Wednesday’s showcase featured Geraldine Blay and Alexis Brignoni, whose “Peeking at User Notification Events in iOS 15” explored notification logs for artifacts that can show content even when it is no longer present in the phone. Parsing and reporting were covered as well.
The Workshops
Four workshops ranging from two to four hours were offered between Wednesday and Thursday.
On Wednesday, Forensic Focus attended the two-hour “CASEWorks! by Eoghan Casey and Alex Nelson. Building on Nelson’s presentation about the CASE Corpora, this workshop focused on data mapping, validation, and customization, along with ontology development practices for better community collaboration and an example of how the Hansken project is implementing CASE.
Casey emphasized the need for data provenance in particular to show a full chain of custody. Currently, output can be incomplete or missing, impacting its interpretability and thus its effectiveness in decision-making.
Concurrently on Wednesday was the “Leveling Up with YARA!” workshop, designed to help attendees learn the syntax of YARA rules to assess their accuracy and start to write their own.

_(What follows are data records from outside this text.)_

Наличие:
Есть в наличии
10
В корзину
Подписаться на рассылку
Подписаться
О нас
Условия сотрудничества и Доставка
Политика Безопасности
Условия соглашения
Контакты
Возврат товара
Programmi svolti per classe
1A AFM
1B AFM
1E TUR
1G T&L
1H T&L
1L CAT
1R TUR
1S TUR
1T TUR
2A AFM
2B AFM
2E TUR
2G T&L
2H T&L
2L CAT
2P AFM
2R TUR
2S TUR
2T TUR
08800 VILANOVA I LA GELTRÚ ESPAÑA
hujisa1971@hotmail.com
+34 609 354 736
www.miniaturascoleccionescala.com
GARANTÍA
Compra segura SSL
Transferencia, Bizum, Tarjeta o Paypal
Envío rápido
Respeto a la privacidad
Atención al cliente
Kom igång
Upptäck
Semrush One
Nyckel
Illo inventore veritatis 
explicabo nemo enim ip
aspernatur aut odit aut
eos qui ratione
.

Volexity’s Tom Lancaster led attendees through a series of layered exercises that laid a foundation for extensibility and future contributions.
Thursday featured two additional four-hour workshops. In “Performing Linux Forensic Analysis and Why You Should Care,” Ali Hadi and Mariam Khader encouraged attendees to consider both incident response and criminal investigation scenarios involving the Linux operating system. Fundamentals of the Linux OS and EXT4 file system; log analysis; and the search, identification and collection of crucial data were covered.

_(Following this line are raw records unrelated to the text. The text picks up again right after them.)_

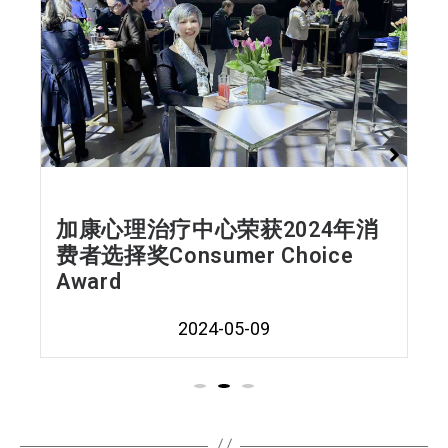
加康心理治疗中心荣获2024年消
费者选择奖Consumer Choice
Award
2024-05-09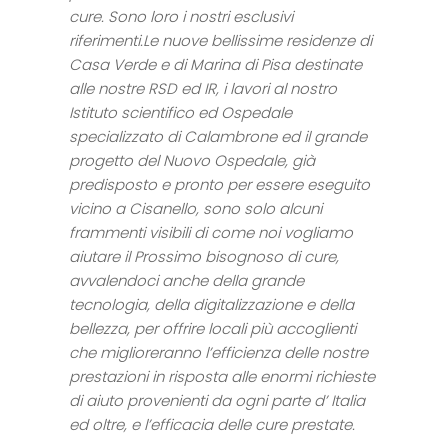
cure. Sono loro i nostri esclusivi
riferimenti.Le nuove bellissime residenze di
Casa Verde e di Marina di Pisa destinate
alle nostre RSD ed IR, i lavori al nostro
Istituto scientifico ed Ospedale
specializzato di Calambrone ed il grande
progetto del Nuovo Ospedale, già
predisposto e pronto per essere eseguito
vicino a Cisanello, sono solo alcuni
frammenti visibili di come noi vogliamo
aiutare il Prossimo bisognoso di cure,
avvalendoci anche della grande
tecnologia, della digitalizzazione e della
bellezza, per offrire locali più accoglienti
che miglioreranno l’efficienza delle nostre
prestazioni in risposta alle enormi richieste
di aiuto provenienti da ogni parte d’ Italia
ed oltre, e l’efficacia delle cure prestate.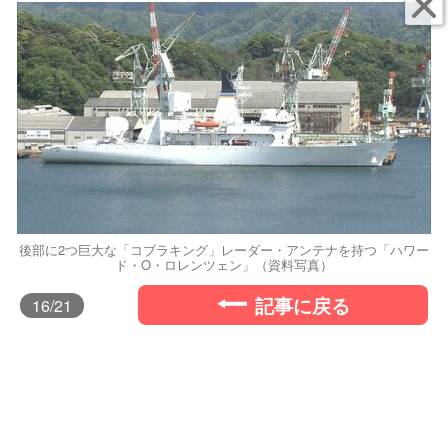
後部に2つ巨大な「コブラキング」レーダー・アンテナを持つ「ハワー
ド・O・ロレンツェン」（資料写真）
記事に戻る
16
/21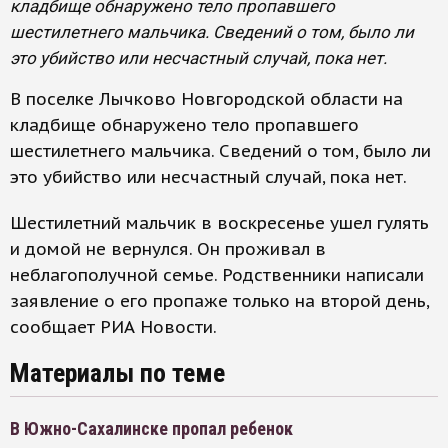
кладбище обнаружено тело пропавшего
шестилетнего мальчика. Сведений о том, было ли
это убийство или несчастный случай, пока нет.
В поселке Лычково Новгородской области на
кладбище обнаружено тело пропавшего
шестилетнего мальчика. Сведений о том, было ли
это убийство или несчастный случай, пока нет.
Шестилетний мальчик в воскресенье ушел гулять
и домой не вернулся. Он проживал в
неблагополучной семье. Родственники написали
заявление о его пропаже только на второй день,
сообщает РИА Новости.
Материалы по теме
В Южно-Сахалинске пропал ребенок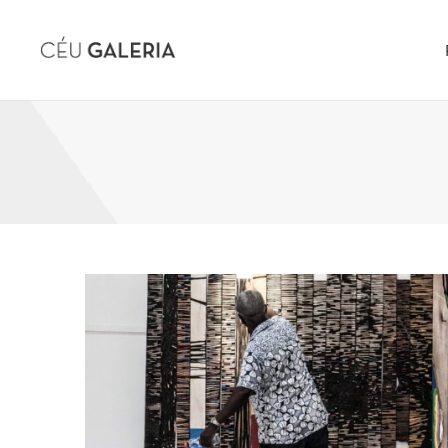
Skip to content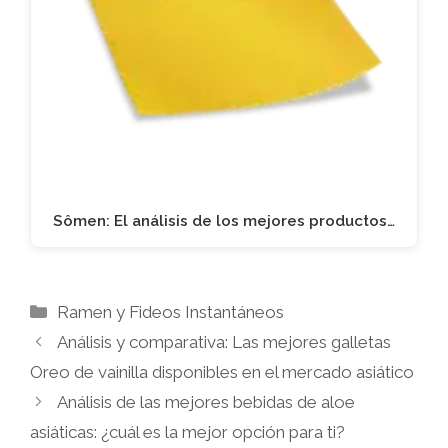
Sômen: El análisis de los mejores productos…
Categorías
Ramen y Fideos Instantáneos
Análisis y comparativa: Las mejores galletas
Oreo de vainilla disponibles en el mercado asiático
Análisis de las mejores bebidas de aloe
asiáticas: ¿cuál es la mejor opción para ti?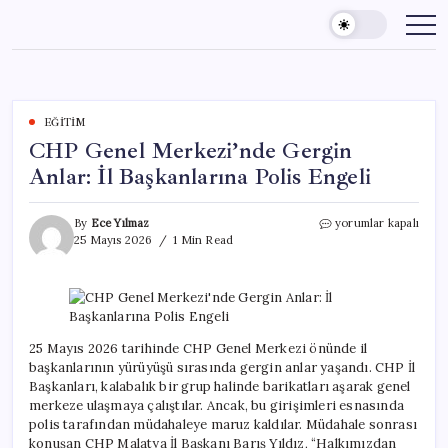
Skip
to
content
EĞITIM
CHP Genel Merkezi’nde Gergin
Anlar: İl Başkanlarına Polis Engeli
CHP
By
Ece Yılmaz
yorumlar kapalı
Genel
25 Mayıs 2026
1 Min Read
Merkezi’nde
Gergin
Anlar:
İl
Başkanlarına
Polis
25 Mayıs 2026 tarihinde CHP Genel Merkezi önünde il
Engeli
başkanlarının yürüyüşü sırasında gergin anlar yaşandı. CHP İl
için
Başkanları, kalabalık bir grup halinde barikatları aşarak genel
merkeze ulaşmaya çalıştılar. Ancak, bu girişimleri esnasında
polis tarafından müdahaleye maruz kaldılar. Müdahale sonrası
konuşan CHP Malatya İl Başkanı Barış Yıldız, “Halkımızdan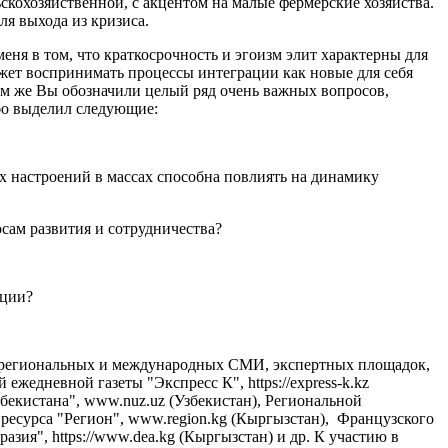
кохозяйственной, с акцентом на малые фермерские хозяйства.
ля выхода из кризиса.
еня в том, что краткосрочность и эгоизм элит характерны для
может воспринимать процессы интеграции как новые для себя
лом же Вы обозначили целый ряд очень важных вопросов,
обо выделил следующие:
ых настроений в массах способна повлиять на динамику
осам развития и сотрудничества?
ации?
, региональных и международных СМИ, экспертных площадок,
 ежедневной газеты "Экспресс К", https://express-k.kz
екистана", www.nuz.uz (Узбекистан), Региональной
 ресурса "Регион", www.region.kg (Кыргызстан), Французского
азия", https://www.dea.kg (Кыргызстан) и др. К участию в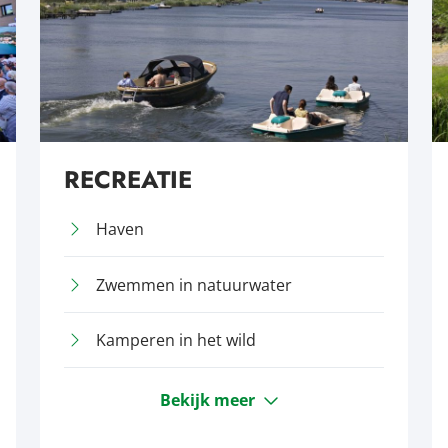
RECREATIE
Haven
Zwemmen in natuurwater
Kamperen in het wild
Bekijk meer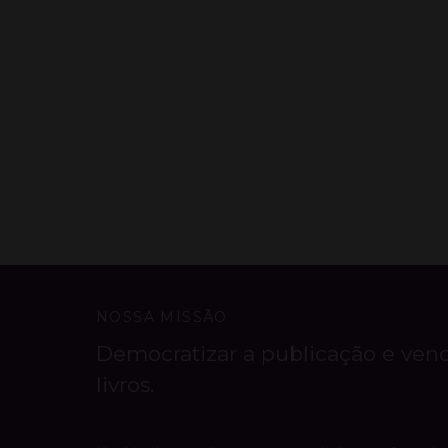
NOSSA MISSÃO
Democratizar a publicação e ven
livros.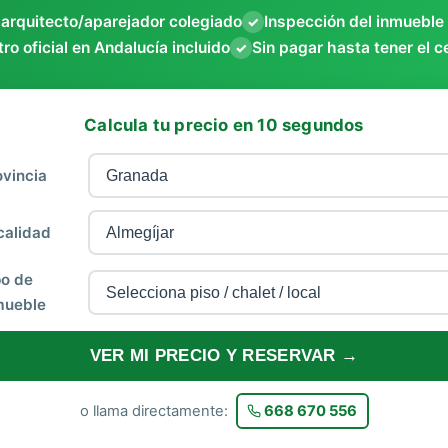
 arquitecto/aparejador colegiado
Inspección del inmueble
✓
ro oficial en Andalucía incluido
Sin pagar hasta tener el c
✓
Calcula tu precio en 10 segundos
ovincia
calidad
po de
mueble
VER MI PRECIO Y RESERVAR →
o llama directamente:
668 670 556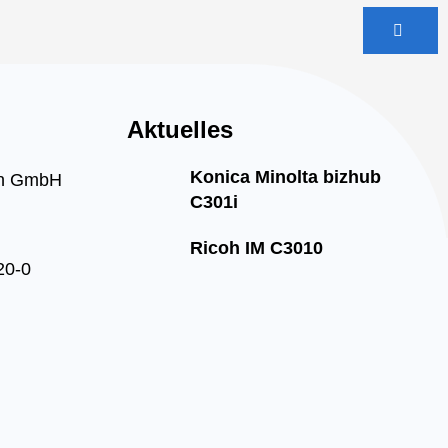
Aktuelles
Konica Minolta bizhub
on GmbH
C301i
Ricoh IM C3010
20-0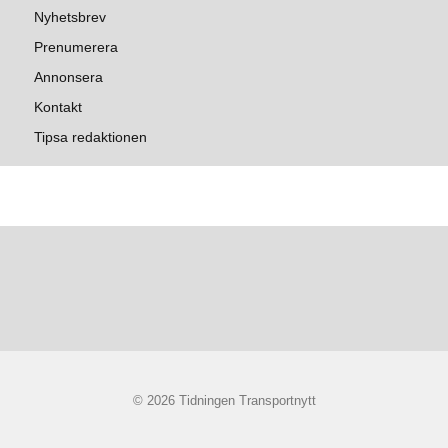
Nyhetsbrev
Prenumerera
Annonsera
Kontakt
Tipsa redaktionen
© 2026 Tidningen Transportnytt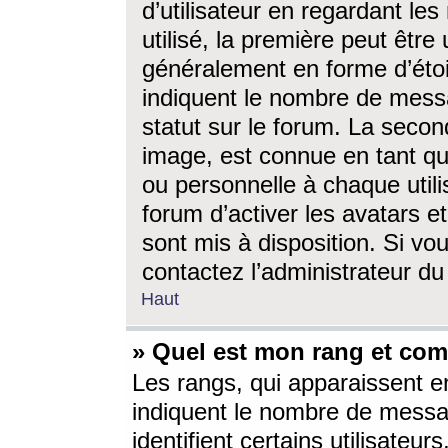
d’utilisateur en regardant l
utilisé, la première peut êtr
généralement en forme d’étoil
indiquent le nombre de mess
statut sur le forum. La seco
image, est connue en tant qu
ou personnelle à chaque utili
forum d’activer les avatars e
sont mis à disposition. Si vo
contactez l’administrateur d
Haut
» Quel est mon rang et com
Les rangs, qui apparaissent e
indiquent le nombre de messa
identifient certains utilisateu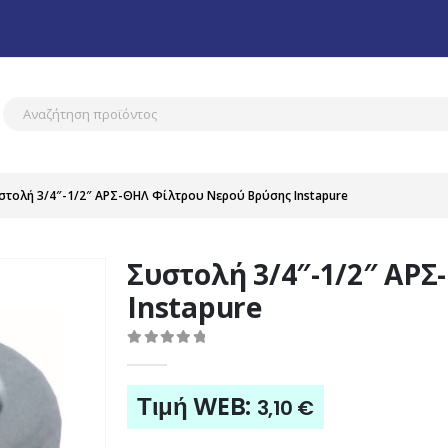
στολή 3/4″-1/2″ ΑΡΣ-ΘΗΛ Φίλτρου Νερού Βρύσης Instapure
Συστολή 3/4″-1/2″ ΑΡ
Instapure
0
out of 5
Τιμή WEB:
3,10
€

Concurrently, in “Velociraptor – Digging deeper,” Michael Cohen introduced the open source, scalable digital forensic and incident response tool designed to enhance visibility into endpoints and hunt for forensic artifacts across large networks in minutes. Attendees learned how to do this via the Velociraptor Query Language (VQL) on both dead and live systems, as well as common scenarios such as lateral movement detection and hunting Cobalt Strike beacons in memory.
Planning for DFRWS 2023 conferences is underway, with the DFRWS-EU call for papers open until October 10 and presentations, workshops, and posters also available for consideration. DFRWS-EU will be held in Bonn, Germany and virtually during the week of March 20.